WORK TASK ->
Here are some entries. Print them exactly as they are.

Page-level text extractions
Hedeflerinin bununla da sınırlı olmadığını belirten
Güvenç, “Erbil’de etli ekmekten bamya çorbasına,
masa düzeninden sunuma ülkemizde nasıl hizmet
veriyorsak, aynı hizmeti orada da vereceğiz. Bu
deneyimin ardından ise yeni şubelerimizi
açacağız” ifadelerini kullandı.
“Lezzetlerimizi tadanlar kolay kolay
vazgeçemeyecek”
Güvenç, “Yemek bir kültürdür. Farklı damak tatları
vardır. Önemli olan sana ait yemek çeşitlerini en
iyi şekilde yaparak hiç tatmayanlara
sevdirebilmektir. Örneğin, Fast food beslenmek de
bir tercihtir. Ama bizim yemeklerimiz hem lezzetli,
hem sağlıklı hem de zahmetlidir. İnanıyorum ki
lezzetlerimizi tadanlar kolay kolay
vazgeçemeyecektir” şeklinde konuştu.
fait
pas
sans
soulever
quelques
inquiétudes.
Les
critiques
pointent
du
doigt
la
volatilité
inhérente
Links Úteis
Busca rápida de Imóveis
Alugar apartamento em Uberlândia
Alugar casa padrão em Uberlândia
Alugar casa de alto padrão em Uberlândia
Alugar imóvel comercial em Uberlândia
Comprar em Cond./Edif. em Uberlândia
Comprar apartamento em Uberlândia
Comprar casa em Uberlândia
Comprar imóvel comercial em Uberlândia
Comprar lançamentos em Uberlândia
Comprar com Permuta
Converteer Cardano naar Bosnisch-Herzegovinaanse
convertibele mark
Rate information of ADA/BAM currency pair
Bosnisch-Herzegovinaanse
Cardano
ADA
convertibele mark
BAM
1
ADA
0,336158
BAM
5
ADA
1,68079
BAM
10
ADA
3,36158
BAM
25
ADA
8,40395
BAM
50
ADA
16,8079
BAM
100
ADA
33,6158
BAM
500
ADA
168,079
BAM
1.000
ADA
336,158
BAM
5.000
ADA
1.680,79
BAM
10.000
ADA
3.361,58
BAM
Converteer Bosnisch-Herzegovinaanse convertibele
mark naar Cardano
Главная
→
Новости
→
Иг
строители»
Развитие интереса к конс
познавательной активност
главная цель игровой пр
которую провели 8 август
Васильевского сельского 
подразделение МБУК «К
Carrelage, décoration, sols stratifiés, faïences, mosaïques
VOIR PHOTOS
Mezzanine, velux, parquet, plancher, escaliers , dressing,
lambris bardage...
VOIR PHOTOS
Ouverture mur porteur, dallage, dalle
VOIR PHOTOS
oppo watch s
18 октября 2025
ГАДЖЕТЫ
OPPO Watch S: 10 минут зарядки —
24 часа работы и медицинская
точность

ANSWER TO THE PROBLEM ->
Hedeflerinin bununla da sınırlı olmadığını belirten
Güvenç, “Erbil’de etli ekmekten bamya çorbasına,
masa düzeninden sunuma ülkemizde nasıl hizmet
veriyorsak, aynı hizmeti orada da vereceğiz. Bu
deneyimin ardından ise yeni şubelerimizi
açacağız” ifadelerini kullandı.
“Lezzetlerimizi tadanlar kolay kolay
vazgeçemeyecek”
Güvenç, “Yemek bir kültürdür. Farklı damak tatları
vardır. Önemli olan sana ait yemek çeşitlerini en
iyi şekilde yaparak hiç tatmayanlara
sevdirebilmektir. Örneğin, Fast food beslenmek de
bir tercihtir. Ama bizim yemeklerimiz hem lezzetli,
hem sağlıklı hem de zahmetlidir. İnanıyorum ki
lezzetlerimizi tadanlar kolay kolay
vazgeçemeyecektir” şeklinde konuştu.
fait
pas
sans
soulever
quelques
inquiétudes.
Les
critiques
pointent
du
doigt
la
volatilité
inhérente
Links Úteis
Busca rápida de Imóveis
Alugar apartamento em Uberlândia
Alugar casa padrão em Uberlândia
Alugar casa de alto padrão em Uberlândia
Alugar imóvel comercial em Uberlândia
Comprar em Cond./Edif. em Uberlândia
Comprar apartamento em Uberlândia
Comprar casa em Uberlândia
Comprar imóvel comercial em Uberlândia
Comprar lançamentos em Uberlândia
Comprar com Permuta
Converteer Cardano naar Bosnisch-Herzegovinaanse
convertibele mark
Rate information of ADA/BAM currency pair
Bosnisch-Herzegovinaanse
Cardano
ADA
convertibele mark
BAM
1
ADA
0,336158
BAM
5
ADA
1,68079
BAM
10
ADA
3,36158
BAM
25
ADA
8,40395
BAM
50
ADA
16,8079
BAM
100
ADA
33,6158
BAM
500
ADA
168,079
BAM
1.000
ADA
336,158
BAM
5.000
ADA
1.680,79
BAM
10.000
ADA
3.361,58
BAM
Converteer Bosnisch-Herzegovinaanse convertibele
mark naar Cardano
Главная
→
Новости
→
Иг
строители»
Развитие интереса к конс
познавательной активност
главная цель игровой пр
которую провели 8 август
Васильевского сельского 
подразделение МБУК «К
Carrelage, décoration, sols stratifiés, faïences, mosaïques
VOIR PHOTOS
Mezzanine, velux, parquet, plancher, escaliers , dressing,
lambris bardage...
VOIR PHOTOS
Ouverture mur porteur, dallage, dalle
VOIR PHOTOS
oppo watch s
18 октября 2025
ГАДЖЕТЫ
OPPO Watch S: 10 минут зарядки —
24 часа работы и медицинская
точность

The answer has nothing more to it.